A genetically engineered herpes virus can both kill aggressive cancer cells and kick-start an immune response against them, scientists are reporting. Following the world's first investigation of viral therapy to treat skin cancer, the novel treatment was found to increase the survival of some patients by several years. The study, published in the Journal of Clinical Oncology, is the largest ever randomized trial of viral anti-cancer therapy.
The Institute of Cancer Research (ICR) in the U.K. led an international consortium of researchers to trial a modified version of a herpes virus, called Talimogene Laherparepvec (T-VEC), on 436 patients who had inoperable malignant melanoma. One group of patients were injected with T-VEC, while the others were given a control immunotherapy, a type of treatment that uses the body's immune system to fight disease.

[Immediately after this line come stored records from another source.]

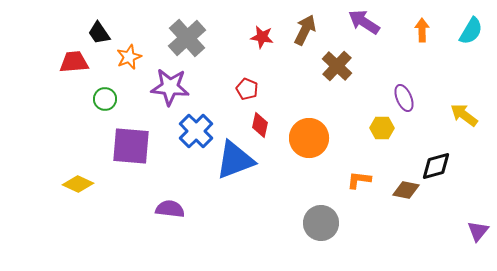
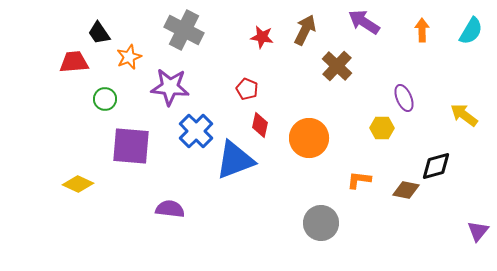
gray cross: moved 3 px left, 8 px up; rotated 21 degrees counterclockwise
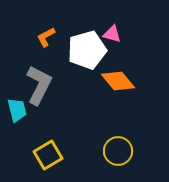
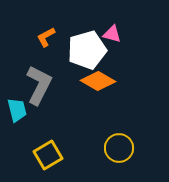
orange diamond: moved 20 px left; rotated 20 degrees counterclockwise
yellow circle: moved 1 px right, 3 px up
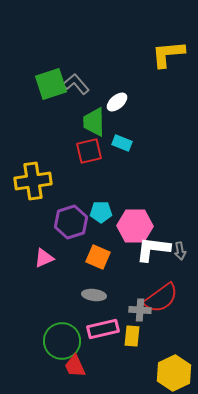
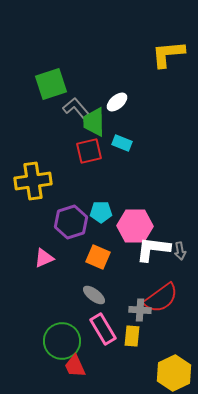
gray L-shape: moved 24 px down
gray ellipse: rotated 30 degrees clockwise
pink rectangle: rotated 72 degrees clockwise
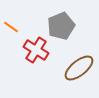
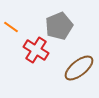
gray pentagon: moved 2 px left
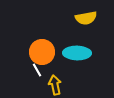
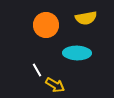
orange circle: moved 4 px right, 27 px up
yellow arrow: rotated 132 degrees clockwise
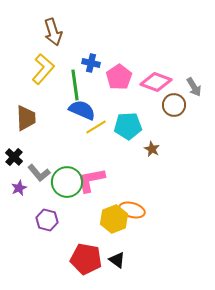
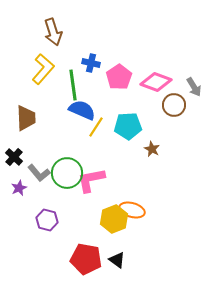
green line: moved 2 px left
yellow line: rotated 25 degrees counterclockwise
green circle: moved 9 px up
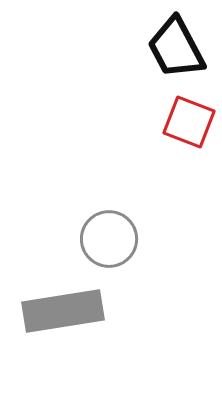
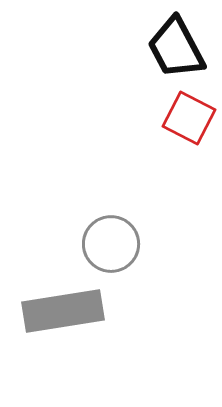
red square: moved 4 px up; rotated 6 degrees clockwise
gray circle: moved 2 px right, 5 px down
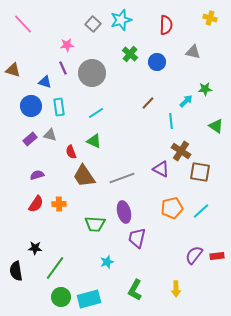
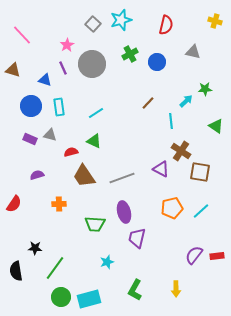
yellow cross at (210, 18): moved 5 px right, 3 px down
pink line at (23, 24): moved 1 px left, 11 px down
red semicircle at (166, 25): rotated 12 degrees clockwise
pink star at (67, 45): rotated 24 degrees counterclockwise
green cross at (130, 54): rotated 21 degrees clockwise
gray circle at (92, 73): moved 9 px up
blue triangle at (45, 82): moved 2 px up
purple rectangle at (30, 139): rotated 64 degrees clockwise
red semicircle at (71, 152): rotated 96 degrees clockwise
red semicircle at (36, 204): moved 22 px left
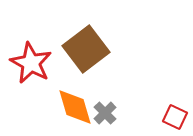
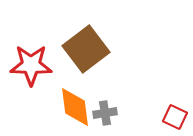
red star: moved 2 px down; rotated 27 degrees counterclockwise
orange diamond: rotated 9 degrees clockwise
gray cross: rotated 35 degrees clockwise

“We may normally think of viruses as the enemies of mankind, but it’s their very ability to specifically infect and kill human cells that can make them such promising cancer treatments,” said Professor Paul Workman, chief executive of the ICR, in a statement.
"In this case we are harnessing the ability of an engineered virus to kill cancer cells and stimulate an immune response. It’s exciting to see the potential of viral treatment realized in a Phase III trial, and there is hope that therapies like this could be even more effective when combined with targeted cancer drugs to achieve long term control and cure,” he added.
Researchers modified the virus by removing two key genes, called ICP34.5 and ICP47, to make it harmless to healthy cells. The virus can, however, still replicate within cancer cells and destroy them by bursting them open. T-VEC has also been genetically engineered to release a molecule called GM-CSF, which prompts a rigorous response from the immune system.
The results showed that 16.3% of the group given T-VEC responded to treatment and were still in remission after six months. In comparison, 2.1% of the control group showed the same response. The 163 patients with stage 3 and early stage 4 melanoma who were given T-VEC had an average survival of 41 months, while 66 earlier-stage patients in the control group lived for 21.5 months. Some patients in the viral therapy group had a response extending past three years—a benchmark used by oncologists to define an effective treatment.
“There is increasing excitement over the use of viral treatments like T-VEC for cancer, because they can launch a two-pronged attack on tumors – both killing cancer cells directly and marshaling the immune system against them. And because viral treatment can target cancer cells specifically, it tends to have fewer side-effects than traditional chemotherapy or some of the other new immunotherapies,” said U.K. trial leader Kevin Harrington, professor of Biological Cancer Therapies at the ICR, in a statement.
The study found that patients with less advanced cancers had a more significant response to the viral therapy, which Harrington suggests is "encouraging" as T-VEC could play an important role as a first-line of defense against more aggressive cancer. T-VEC has been submitted to both the U.S. Food and Drug Administration and the European Medicines Agency. If approved, researcher hope similar viral treatments could be used to tackle other cancers.